▶ _What you are asked to do_:
In the data, find the word "summer" and copy out every line that has it.

(Dataset entries)

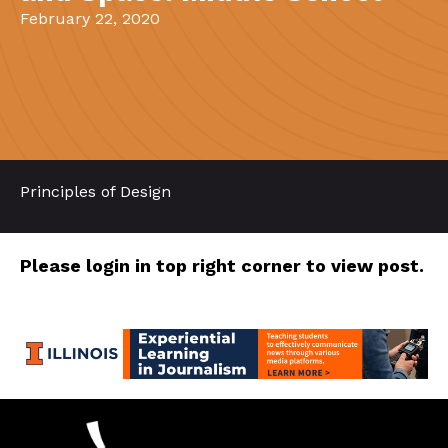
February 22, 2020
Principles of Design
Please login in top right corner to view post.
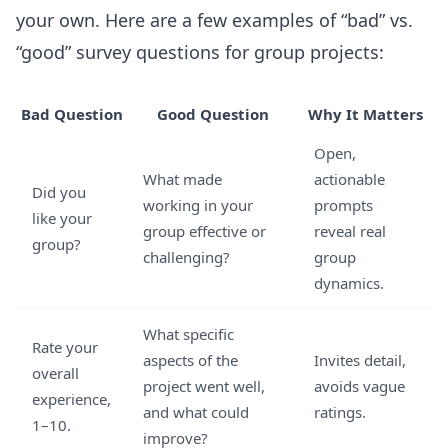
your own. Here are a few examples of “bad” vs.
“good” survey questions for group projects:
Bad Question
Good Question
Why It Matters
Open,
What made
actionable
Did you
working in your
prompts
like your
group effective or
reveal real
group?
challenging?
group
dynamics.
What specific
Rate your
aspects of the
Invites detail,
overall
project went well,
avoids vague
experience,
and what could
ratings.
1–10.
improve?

...

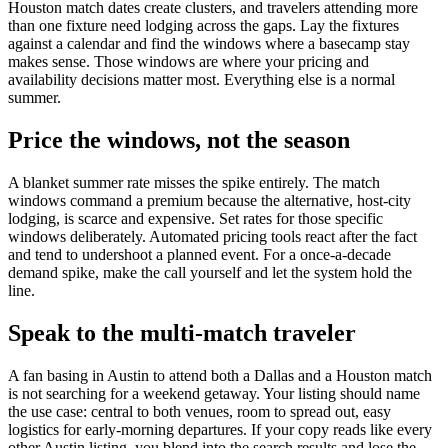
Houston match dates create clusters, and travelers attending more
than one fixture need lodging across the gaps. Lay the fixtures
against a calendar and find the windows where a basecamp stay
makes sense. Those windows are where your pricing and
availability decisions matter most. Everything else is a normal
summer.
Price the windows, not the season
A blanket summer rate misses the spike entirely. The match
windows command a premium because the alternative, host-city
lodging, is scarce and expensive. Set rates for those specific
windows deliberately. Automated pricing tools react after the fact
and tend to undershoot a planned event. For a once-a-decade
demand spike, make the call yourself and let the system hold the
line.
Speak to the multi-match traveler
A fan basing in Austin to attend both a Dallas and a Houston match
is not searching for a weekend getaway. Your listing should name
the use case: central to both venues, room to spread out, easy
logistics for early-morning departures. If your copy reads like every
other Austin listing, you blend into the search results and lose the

▶ _Task output_:
summer.
A blanket summer rate misses the spike entirely. The match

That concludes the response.